■ **WHAT NEEDS TO BE DONE**:
Which lines below include "Обгонная"? Copy them all.

■ **SUPPLIED MATERIAL**:
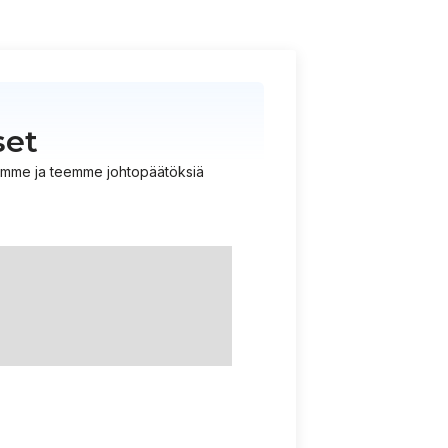
set
istämme ja teemme johtopäätöksiä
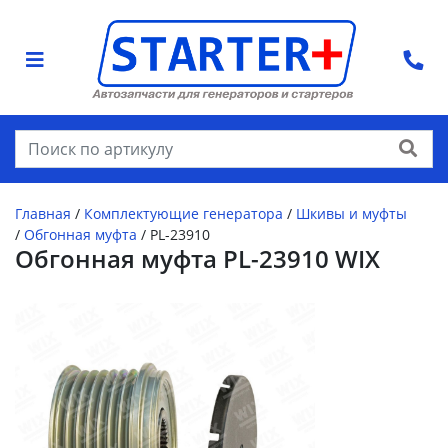
Найти
Главная
/
Комплектующие генератора
/
Шкивы и муфты
/
Обгонная муфта
/
PL-23910
Обгонная муфта PL-23910 WIX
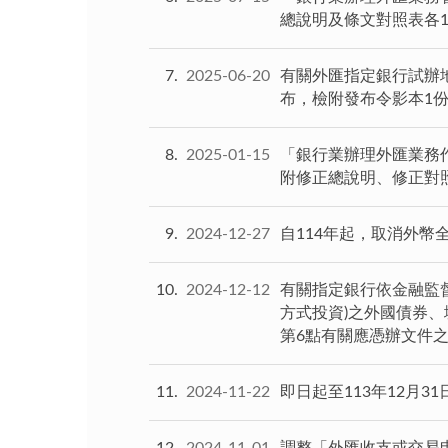
總說明及條文對照表各
7
2025-06-20
有關外匯指定銀行試辦地
布，檢附發布令影本1
8
2025-01-15
「銀行業辦理外匯業務作
附修正總說明、修正對
9
2024-12-27
自114年起，取消外幣
10
2024-12-12
有關指定銀行依金融監督管
方式投資)之外國債券
第6點有關應憑辦文件
11
2024-11-22
即日起至113年12月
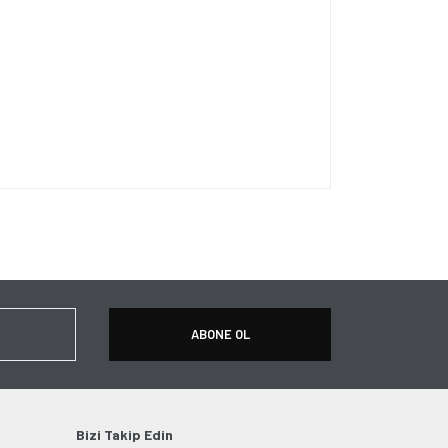
ersiz gördüğünüz noktaları öneri formunu kullanarak
apın!
ABONE OL
Bizi Takip Edin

■ **ANSWER BOX**:
Обгонная муфта
Обгонная муфта PL-23910 WIX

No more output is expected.